With an injured tail and wings made of knives
A review from the Edinburgh Festival:
This is a play of knives and fireballs. Marking the final show in Emma Frankland’s performance series None of Us is Yet a Robot, which explores the politics of gender identity and the process of transitioning, Hearty is a ferocious cry for the safety of trans women.
With an injured tail and wings made of knives, Frankland is our guide in the apocalypse. The trans artist hunts for safety in a burning world where trans bodies are policed, activism is commercialised and violence is fuelled by fear. She sharpens the knives protruding from her shoulder blades and builds herself a den to protect herself from the violence outside. This is about survival.
In other words Emma Franklin is a man who identifies as a woman. Wings made of knives sound somewhat different worn by a man as opposed to a woman. If a woman wore such a thing it would likely be seen as self-protective; when a man does it reads as aggressive. “This is about survival,” the reviewer tells us – but whose survival? Is Frankland really performing self-defense as opposed to aggression? It doesn’t sound like it.
There is a charged immediacy to this piece. As reported hate crimes against trans and non-binary people rocket, the world Frankland creates is only a sliver away from our own.
The headline on that link is not “hate crimes against trans and non-binary people rocket,” it’s
“Homophobic and transphobic hate crimes surge in England and Wales.” Quite different.
Also, what about hate crimes against women? Is Frankland concerned about that at all?
When she begs us individually: “Please don’t hurt me,” we realise how much potential threat each new face can hold when society tells you to be ashamed of your own identity.
But there are all those knives on the wings, plus Frankland has a male body. What Frankland is doing here – and what trans activism in general often does – is appropriating the physical vulnerability that goes with being female. That form of physical vulnerability doesn’t belong to Frankland. We wish it didn’t belong to us, but it does, and we’re stuck with it. Frankland is more likely to hurt us than the other way around. Look at those arms:
“Where trans bodies are policed. . .”
“In a world. . .. “
“Please don’t hurt me”
I keep having this vision of a ‘trans woman’ tying himself to the railroad tracks a la Snidely Whiplash. Struggling bustfully and huffing damsel in distress noises. A sympathetic woman rushes to the laydee’s aid; he immediately jumps up and throws the woman in front of the oncoming train and walks away laughing.
It sounds like a movie trailer.
The pose in that picture looks much more aggressive than vulnerable, too.
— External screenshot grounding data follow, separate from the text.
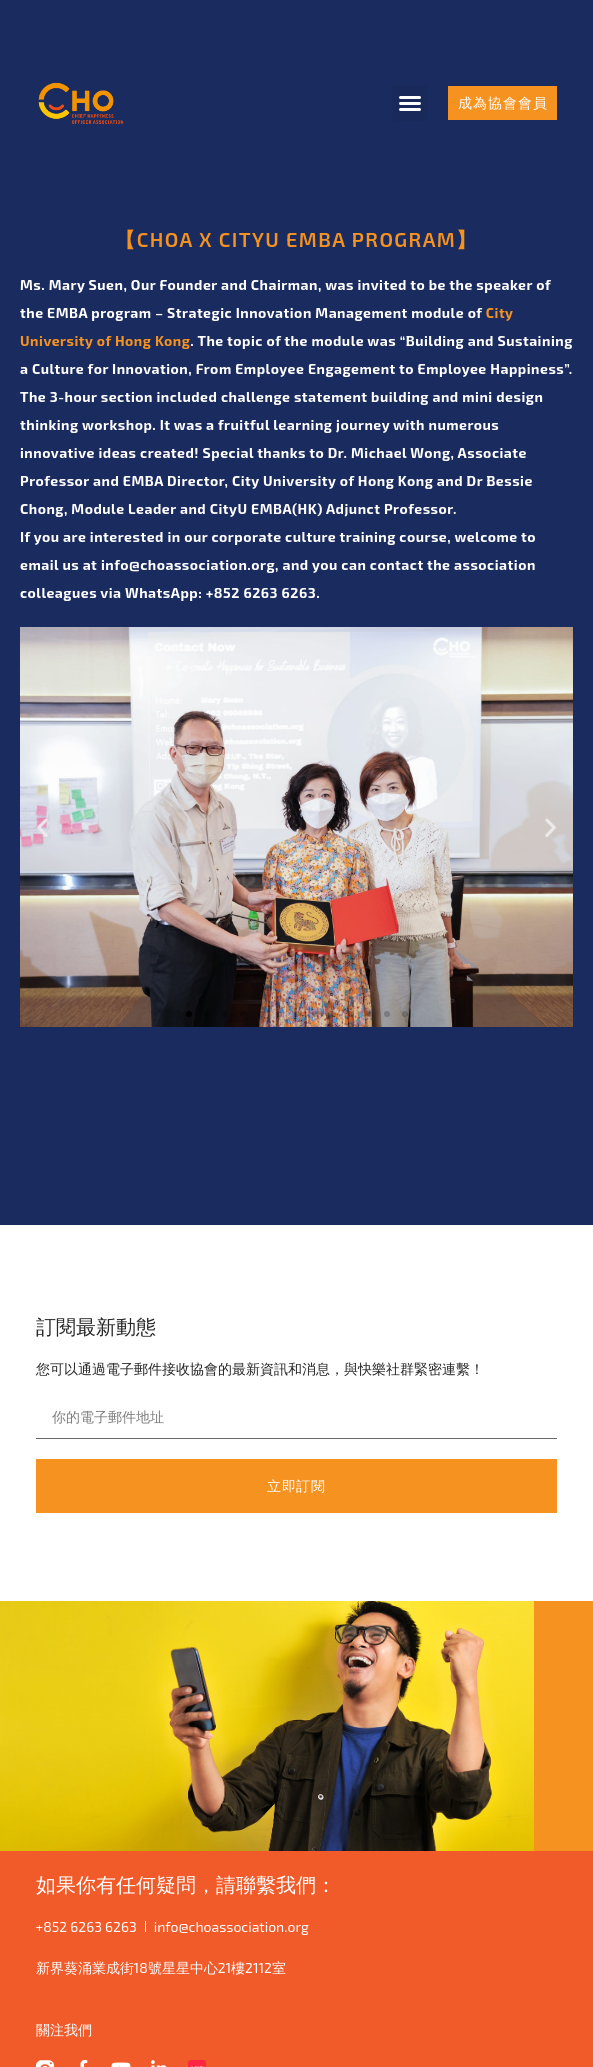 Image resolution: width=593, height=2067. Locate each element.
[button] (410, 103) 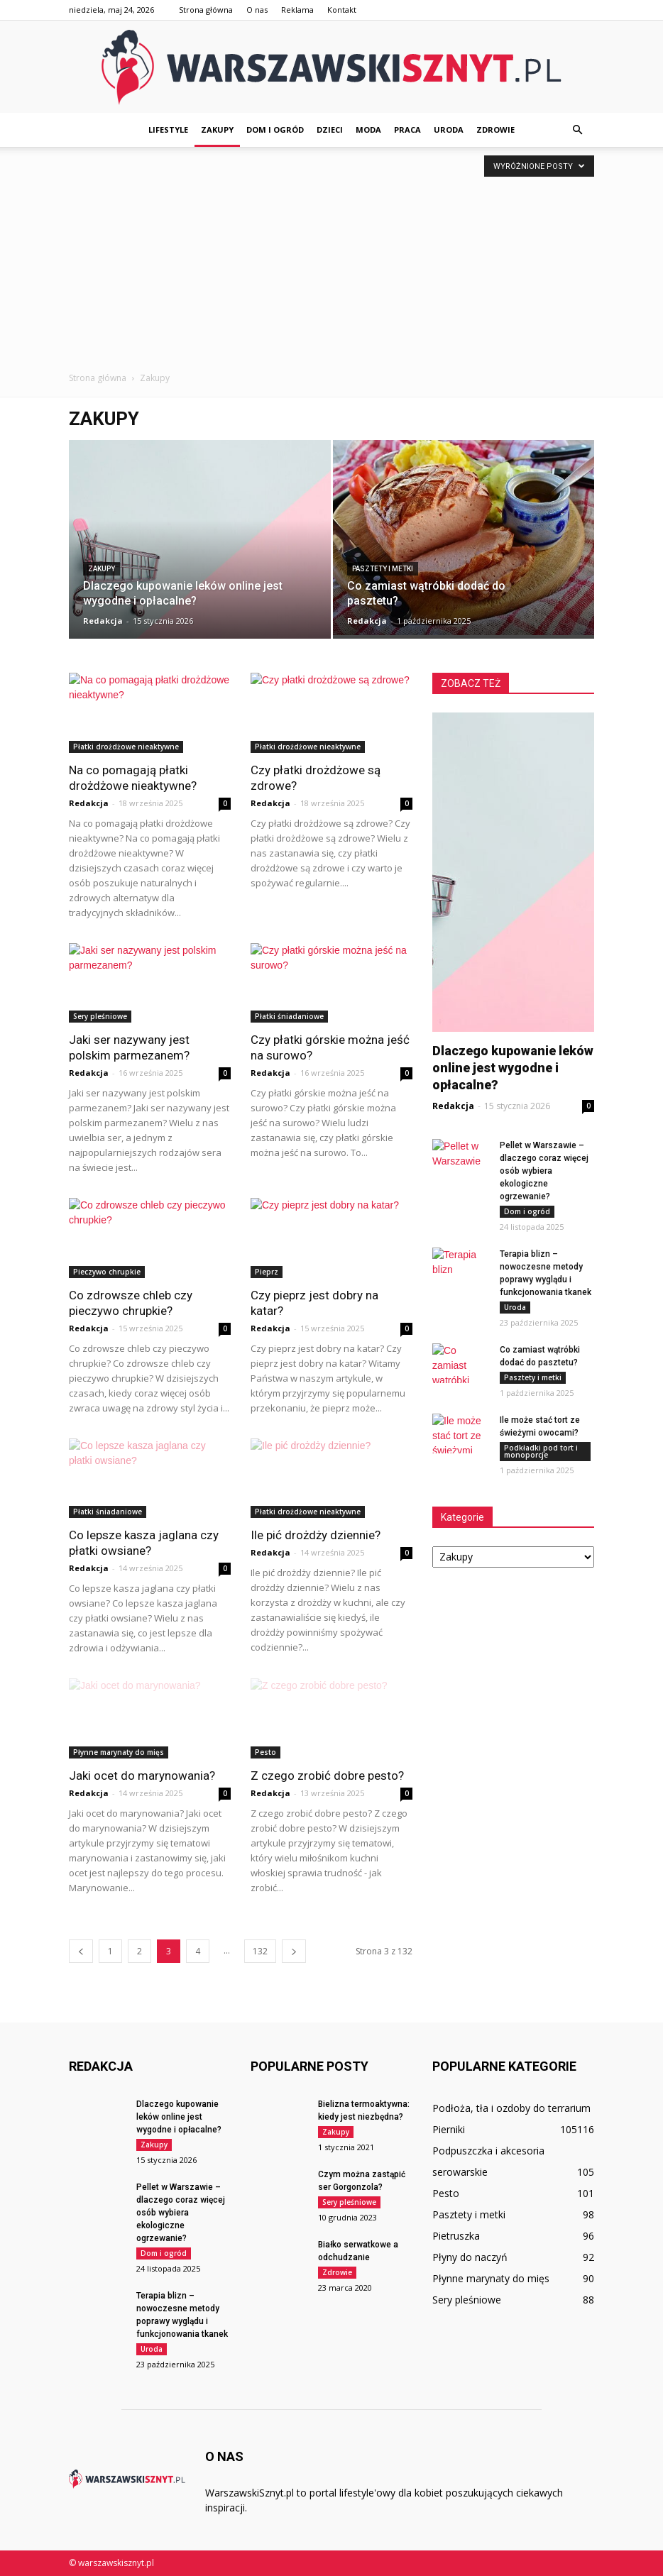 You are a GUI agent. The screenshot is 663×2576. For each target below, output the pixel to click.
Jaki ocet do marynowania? (142, 1775)
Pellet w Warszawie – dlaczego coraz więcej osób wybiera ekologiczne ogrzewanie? (544, 1170)
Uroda (449, 129)
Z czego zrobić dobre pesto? (327, 1775)
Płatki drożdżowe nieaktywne (126, 747)
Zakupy (217, 129)
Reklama (297, 9)
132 (260, 1951)
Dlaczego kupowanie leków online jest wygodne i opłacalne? (512, 1067)
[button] (577, 130)
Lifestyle (168, 129)
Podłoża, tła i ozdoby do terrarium (511, 2108)
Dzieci (330, 129)
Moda (368, 129)
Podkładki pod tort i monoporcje (541, 1451)
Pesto (265, 1752)
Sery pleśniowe (100, 1016)
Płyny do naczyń (470, 2257)
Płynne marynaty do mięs (118, 1752)
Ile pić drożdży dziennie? (315, 1535)
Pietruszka (456, 2235)
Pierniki (448, 2129)
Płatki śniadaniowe (289, 1016)
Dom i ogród (275, 129)
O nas (257, 9)
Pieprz (266, 1272)
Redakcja (103, 620)
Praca (407, 129)
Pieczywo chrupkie (107, 1272)
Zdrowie (495, 129)
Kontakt (341, 9)
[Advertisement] (331, 264)
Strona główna (206, 9)
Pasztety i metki (382, 569) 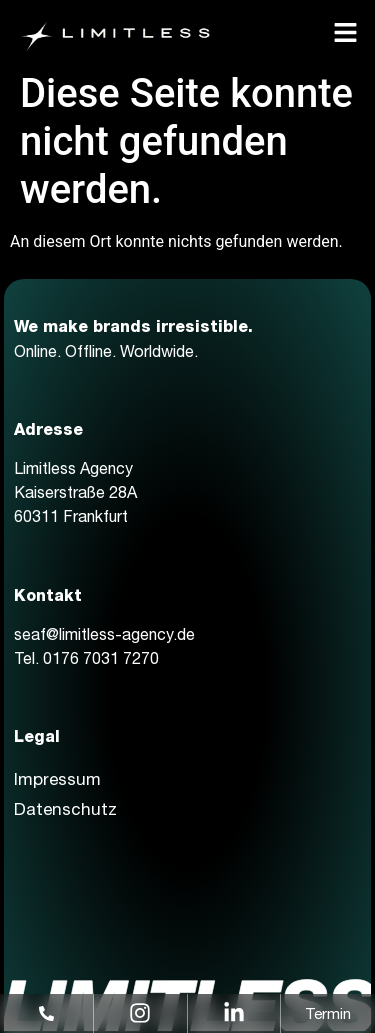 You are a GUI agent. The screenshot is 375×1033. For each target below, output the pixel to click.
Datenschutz (65, 809)
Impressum (57, 779)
Pretty risible, coming from a man festooned with knives. That image, plus the (perfect) movie pitch above, puts me in mind of Freddy Krueger whimpering about how cruel the world is to him. Maybe switch the movie title to A Nightmare on Woke Street and it can be all about Freddy’s quest to actively defend himself from the hateful teens, all of whom pose a nebulous future threat to him and therefore need to be disemboweled pronto.
Go to the hyperlinked piece, and you’ll find, of course, that “hate crimes” include “verbal attacks.”
And we all know that, in GB, disagreement with trans dogma gets reported as hate crime.
Is actual violence against trans people a problem in Great Britain? I don’t know, and the linked Guardian article doesn’t offer much in the way of evidence. When the term “hate crime” includes “misgendering”, a woman blogging about how to sex human skeletons, and Posie Parker using the word “castration” to refer to castration, who knows?
There is this, though:
Gay men and lesbians are more likely to experience more serious violence than other victims. Yet we’re not seeing a gay man with wings made of knives.
No, we’re meant to believe that middle-class white autogynephiles are uniquely threatened. Cue the apocalytic imagery!
P.S. Does anyone else find the “wings made of knives” thing a pretentious and ridiculously mixed metaphor?
I looked up FBI hate crime statistics. In 2017, their database lists ~25 hate crimes against women on the basis of “gender”, and a similar number against men. There were over 100 anti-transgender victims. That leads me to conclude only that the FBI is far more conservative in attributing “hate crime” status to the many, many crimes against women. Certainly domestic violence murders of women, one single type of misogynist crime, must dwarf that.